Saved data entries:
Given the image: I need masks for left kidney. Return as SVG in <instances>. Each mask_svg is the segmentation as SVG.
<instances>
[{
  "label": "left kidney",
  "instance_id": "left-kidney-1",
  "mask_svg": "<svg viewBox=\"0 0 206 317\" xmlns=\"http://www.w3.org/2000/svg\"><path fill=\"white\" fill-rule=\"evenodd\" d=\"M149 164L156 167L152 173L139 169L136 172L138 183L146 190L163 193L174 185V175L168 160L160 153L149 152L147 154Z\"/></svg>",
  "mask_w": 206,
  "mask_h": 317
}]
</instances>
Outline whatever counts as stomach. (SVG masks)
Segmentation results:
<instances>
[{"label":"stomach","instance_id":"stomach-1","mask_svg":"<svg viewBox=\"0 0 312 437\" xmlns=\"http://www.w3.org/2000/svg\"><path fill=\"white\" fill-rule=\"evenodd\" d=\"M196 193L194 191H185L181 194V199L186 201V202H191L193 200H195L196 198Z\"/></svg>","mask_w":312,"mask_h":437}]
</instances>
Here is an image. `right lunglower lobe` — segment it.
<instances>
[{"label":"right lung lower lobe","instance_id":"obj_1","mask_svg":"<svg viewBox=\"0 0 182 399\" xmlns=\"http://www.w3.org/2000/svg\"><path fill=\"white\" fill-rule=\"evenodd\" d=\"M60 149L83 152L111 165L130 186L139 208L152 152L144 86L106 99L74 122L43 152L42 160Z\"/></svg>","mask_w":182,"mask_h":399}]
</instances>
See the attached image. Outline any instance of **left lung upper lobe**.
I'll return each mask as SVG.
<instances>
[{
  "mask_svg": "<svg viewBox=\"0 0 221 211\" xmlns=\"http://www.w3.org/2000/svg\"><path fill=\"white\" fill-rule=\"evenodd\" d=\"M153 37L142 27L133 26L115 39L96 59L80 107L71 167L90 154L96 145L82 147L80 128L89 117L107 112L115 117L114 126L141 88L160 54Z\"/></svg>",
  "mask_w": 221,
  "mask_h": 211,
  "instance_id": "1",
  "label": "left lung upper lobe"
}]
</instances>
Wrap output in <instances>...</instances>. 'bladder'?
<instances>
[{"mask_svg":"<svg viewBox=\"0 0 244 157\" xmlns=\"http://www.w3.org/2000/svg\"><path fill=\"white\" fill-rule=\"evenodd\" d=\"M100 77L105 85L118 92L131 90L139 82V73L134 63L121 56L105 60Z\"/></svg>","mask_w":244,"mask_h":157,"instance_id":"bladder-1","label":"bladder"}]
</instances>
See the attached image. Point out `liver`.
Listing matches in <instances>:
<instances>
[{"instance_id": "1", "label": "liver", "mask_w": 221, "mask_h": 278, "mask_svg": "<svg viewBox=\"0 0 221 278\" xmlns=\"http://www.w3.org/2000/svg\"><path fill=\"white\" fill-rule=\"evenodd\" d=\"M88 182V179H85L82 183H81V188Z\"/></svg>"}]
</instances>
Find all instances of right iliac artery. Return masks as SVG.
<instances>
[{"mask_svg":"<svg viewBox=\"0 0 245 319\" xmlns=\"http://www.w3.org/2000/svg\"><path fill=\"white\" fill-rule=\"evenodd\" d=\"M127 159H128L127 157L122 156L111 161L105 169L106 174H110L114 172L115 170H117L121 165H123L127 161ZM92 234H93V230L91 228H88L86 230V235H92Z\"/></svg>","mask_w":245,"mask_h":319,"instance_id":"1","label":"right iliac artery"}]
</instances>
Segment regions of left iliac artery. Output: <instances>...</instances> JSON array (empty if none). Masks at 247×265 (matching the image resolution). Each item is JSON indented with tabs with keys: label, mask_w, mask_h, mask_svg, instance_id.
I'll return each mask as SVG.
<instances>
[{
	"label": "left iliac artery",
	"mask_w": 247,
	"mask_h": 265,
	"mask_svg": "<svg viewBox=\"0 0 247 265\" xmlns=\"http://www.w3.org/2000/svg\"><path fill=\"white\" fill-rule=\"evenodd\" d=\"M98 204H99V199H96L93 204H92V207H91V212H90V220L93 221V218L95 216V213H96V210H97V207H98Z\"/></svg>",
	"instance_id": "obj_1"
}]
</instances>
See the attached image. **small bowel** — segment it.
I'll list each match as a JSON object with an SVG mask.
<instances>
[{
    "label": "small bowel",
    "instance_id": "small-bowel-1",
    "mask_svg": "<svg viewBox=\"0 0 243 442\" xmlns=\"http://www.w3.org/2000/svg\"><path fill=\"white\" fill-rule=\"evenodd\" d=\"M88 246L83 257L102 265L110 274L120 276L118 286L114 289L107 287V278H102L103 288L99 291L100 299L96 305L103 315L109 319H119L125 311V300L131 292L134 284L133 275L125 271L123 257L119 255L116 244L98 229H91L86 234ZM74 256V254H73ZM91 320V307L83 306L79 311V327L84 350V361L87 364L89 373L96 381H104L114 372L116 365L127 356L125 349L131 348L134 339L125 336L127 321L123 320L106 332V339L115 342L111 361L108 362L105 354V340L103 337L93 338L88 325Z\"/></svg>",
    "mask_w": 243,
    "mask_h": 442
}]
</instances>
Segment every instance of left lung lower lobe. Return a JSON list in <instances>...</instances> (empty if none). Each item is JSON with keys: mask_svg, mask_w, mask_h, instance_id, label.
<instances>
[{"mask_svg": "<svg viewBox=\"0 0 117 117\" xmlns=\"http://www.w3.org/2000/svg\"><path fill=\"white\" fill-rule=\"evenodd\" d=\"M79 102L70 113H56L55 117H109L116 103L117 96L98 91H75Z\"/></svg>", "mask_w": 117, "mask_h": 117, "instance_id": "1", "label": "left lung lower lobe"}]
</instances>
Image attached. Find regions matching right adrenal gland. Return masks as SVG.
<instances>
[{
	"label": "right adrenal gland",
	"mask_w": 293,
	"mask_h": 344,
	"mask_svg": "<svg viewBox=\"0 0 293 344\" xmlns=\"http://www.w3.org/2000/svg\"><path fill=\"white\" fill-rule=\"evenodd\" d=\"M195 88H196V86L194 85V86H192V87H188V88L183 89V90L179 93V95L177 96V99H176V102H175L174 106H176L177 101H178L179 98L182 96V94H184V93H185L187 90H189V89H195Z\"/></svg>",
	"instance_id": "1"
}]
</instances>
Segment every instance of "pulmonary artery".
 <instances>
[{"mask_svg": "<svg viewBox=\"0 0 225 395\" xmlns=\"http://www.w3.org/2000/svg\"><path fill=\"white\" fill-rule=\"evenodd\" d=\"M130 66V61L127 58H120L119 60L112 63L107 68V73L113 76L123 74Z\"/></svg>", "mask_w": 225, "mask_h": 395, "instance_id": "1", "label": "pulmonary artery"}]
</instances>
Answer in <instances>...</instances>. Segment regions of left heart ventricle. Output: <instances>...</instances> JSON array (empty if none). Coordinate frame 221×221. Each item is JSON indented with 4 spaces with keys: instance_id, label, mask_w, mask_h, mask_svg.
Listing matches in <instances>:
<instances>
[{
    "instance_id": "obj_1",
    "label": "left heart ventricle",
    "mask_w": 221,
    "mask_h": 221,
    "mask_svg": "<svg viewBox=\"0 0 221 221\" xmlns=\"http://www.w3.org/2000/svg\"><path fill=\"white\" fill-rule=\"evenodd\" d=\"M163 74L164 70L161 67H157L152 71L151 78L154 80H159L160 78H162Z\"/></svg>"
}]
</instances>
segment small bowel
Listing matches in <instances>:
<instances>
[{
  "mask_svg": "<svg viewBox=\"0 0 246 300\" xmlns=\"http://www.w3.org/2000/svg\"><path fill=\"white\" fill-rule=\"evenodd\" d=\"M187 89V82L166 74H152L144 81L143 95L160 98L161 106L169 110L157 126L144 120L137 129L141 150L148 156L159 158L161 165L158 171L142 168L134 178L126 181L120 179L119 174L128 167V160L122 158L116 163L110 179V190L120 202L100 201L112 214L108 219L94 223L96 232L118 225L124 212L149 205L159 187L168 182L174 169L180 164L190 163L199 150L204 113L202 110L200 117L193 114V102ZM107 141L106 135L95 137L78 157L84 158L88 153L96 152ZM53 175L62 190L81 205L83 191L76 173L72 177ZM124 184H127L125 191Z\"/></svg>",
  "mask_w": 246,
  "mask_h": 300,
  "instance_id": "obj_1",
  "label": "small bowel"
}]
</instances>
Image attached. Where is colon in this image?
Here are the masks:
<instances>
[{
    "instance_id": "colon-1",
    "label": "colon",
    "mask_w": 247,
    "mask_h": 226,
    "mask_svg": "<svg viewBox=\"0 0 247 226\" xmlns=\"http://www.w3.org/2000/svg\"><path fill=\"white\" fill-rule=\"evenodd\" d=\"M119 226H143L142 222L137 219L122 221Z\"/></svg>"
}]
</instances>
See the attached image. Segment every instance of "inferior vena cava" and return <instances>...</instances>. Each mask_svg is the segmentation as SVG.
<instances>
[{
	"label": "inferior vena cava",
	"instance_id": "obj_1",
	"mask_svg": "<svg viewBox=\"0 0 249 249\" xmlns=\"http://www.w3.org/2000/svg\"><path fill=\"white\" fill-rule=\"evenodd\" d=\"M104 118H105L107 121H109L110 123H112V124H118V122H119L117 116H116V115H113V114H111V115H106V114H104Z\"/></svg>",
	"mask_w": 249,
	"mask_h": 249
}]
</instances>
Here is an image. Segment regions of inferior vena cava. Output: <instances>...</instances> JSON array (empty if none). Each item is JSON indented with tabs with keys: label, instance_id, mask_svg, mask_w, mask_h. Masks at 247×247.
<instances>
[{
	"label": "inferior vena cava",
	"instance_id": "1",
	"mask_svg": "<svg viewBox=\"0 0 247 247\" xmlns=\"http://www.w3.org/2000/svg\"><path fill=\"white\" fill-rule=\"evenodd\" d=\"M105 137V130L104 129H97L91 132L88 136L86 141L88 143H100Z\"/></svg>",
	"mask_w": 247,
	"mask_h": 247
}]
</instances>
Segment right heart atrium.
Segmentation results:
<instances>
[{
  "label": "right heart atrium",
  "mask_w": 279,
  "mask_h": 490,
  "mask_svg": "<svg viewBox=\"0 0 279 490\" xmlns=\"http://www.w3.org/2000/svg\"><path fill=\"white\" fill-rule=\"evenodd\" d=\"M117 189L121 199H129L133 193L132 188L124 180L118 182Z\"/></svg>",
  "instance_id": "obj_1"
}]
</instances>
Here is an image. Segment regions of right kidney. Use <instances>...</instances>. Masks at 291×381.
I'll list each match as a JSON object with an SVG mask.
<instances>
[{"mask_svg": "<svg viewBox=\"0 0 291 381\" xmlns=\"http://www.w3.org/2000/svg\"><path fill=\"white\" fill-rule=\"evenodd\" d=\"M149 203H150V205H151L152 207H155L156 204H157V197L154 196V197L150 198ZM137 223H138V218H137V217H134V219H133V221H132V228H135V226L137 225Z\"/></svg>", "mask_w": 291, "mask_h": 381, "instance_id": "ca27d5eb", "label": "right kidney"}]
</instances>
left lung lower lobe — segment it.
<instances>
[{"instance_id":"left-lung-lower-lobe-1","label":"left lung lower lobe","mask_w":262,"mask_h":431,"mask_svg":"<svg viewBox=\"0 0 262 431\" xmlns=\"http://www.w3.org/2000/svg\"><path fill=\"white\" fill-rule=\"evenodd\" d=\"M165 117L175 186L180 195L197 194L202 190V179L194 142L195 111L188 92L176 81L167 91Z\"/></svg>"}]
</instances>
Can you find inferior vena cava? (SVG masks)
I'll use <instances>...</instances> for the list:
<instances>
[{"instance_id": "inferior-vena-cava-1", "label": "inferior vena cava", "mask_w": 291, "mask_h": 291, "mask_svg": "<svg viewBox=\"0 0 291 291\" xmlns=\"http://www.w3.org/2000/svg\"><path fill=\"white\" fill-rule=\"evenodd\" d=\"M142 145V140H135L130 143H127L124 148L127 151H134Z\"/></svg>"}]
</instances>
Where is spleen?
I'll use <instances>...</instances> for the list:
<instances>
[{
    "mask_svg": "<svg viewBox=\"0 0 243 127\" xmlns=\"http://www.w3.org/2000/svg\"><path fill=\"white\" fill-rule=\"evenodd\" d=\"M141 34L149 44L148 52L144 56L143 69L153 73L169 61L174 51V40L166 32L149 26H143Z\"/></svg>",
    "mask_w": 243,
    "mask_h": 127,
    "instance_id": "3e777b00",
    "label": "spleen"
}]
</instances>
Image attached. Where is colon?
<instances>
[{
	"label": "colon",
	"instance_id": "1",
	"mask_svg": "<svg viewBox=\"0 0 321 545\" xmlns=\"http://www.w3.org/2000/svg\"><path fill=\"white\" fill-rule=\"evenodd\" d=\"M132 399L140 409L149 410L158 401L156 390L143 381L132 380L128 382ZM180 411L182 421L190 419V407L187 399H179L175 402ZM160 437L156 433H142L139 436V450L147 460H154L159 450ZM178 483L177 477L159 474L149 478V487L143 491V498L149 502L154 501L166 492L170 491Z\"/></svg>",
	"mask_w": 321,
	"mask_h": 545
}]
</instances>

■ **EXERCISE DETAILS**: Write the lines out verbatim, from the one with "Can you find inferior vena cava? (SVG masks)" through the last line of the entries, and stop there.

■ **FINISHED EXERCISE**:
Can you find inferior vena cava? (SVG masks)
I'll use <instances>...</instances> for the list:
<instances>
[{"instance_id": "inferior-vena-cava-1", "label": "inferior vena cava", "mask_w": 291, "mask_h": 291, "mask_svg": "<svg viewBox=\"0 0 291 291\" xmlns=\"http://www.w3.org/2000/svg\"><path fill=\"white\" fill-rule=\"evenodd\" d=\"M142 145V140H135L130 143H127L124 148L127 151H134Z\"/></svg>"}]
</instances>
Where is spleen?
I'll use <instances>...</instances> for the list:
<instances>
[{
    "mask_svg": "<svg viewBox=\"0 0 243 127\" xmlns=\"http://www.w3.org/2000/svg\"><path fill=\"white\" fill-rule=\"evenodd\" d=\"M141 34L149 44L148 52L144 56L143 69L153 73L169 61L174 51V40L166 32L149 26H143Z\"/></svg>",
    "mask_w": 243,
    "mask_h": 127,
    "instance_id": "3e777b00",
    "label": "spleen"
}]
</instances>
Image attached. Where is colon?
<instances>
[{
	"label": "colon",
	"instance_id": "1",
	"mask_svg": "<svg viewBox=\"0 0 321 545\" xmlns=\"http://www.w3.org/2000/svg\"><path fill=\"white\" fill-rule=\"evenodd\" d=\"M132 399L140 409L149 410L158 401L156 390L143 381L132 380L128 382ZM180 411L182 421L190 419V407L187 399H179L175 402ZM160 437L156 433H142L139 436V450L147 460H154L159 450ZM178 483L177 477L159 474L149 478V487L143 491V498L149 502L154 501L166 492L170 491Z\"/></svg>",
	"mask_w": 321,
	"mask_h": 545
}]
</instances>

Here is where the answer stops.